* _Assignment_:
What is the count of lines in the data that hold the string "FASTPANEL"? State the number alone.

*** Opening of Data section ***

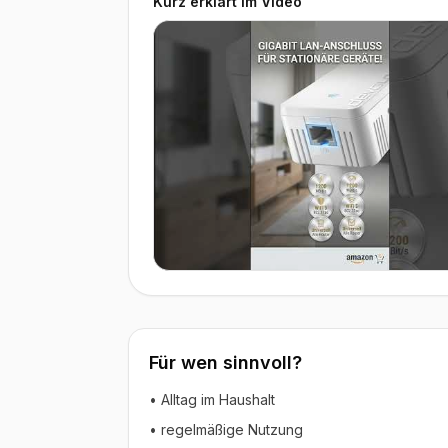
Kurz erklärt im Video
▶ Video ansehen
Für wen sinnvoll?
• Alltag im Haushalt
• regelmäßige Nutzung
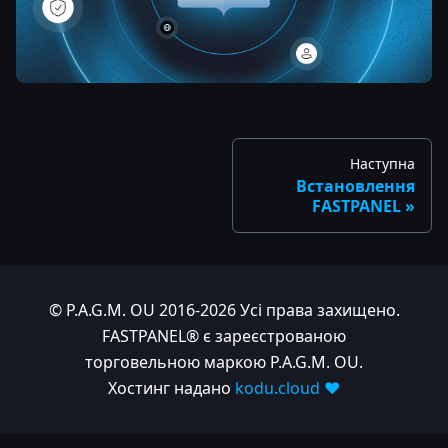
Наступна
Встановлення
FASTPANEL
© P.A.G.M. OU 2016-2026 Усі права захищено.
FASTPANEL® є зареєстрованою
торговельною маркою P.A.G.M. OU.
Хостинг надано
kodu.cloud ❤️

*** Close of Data section ***

* _Written answer_:
2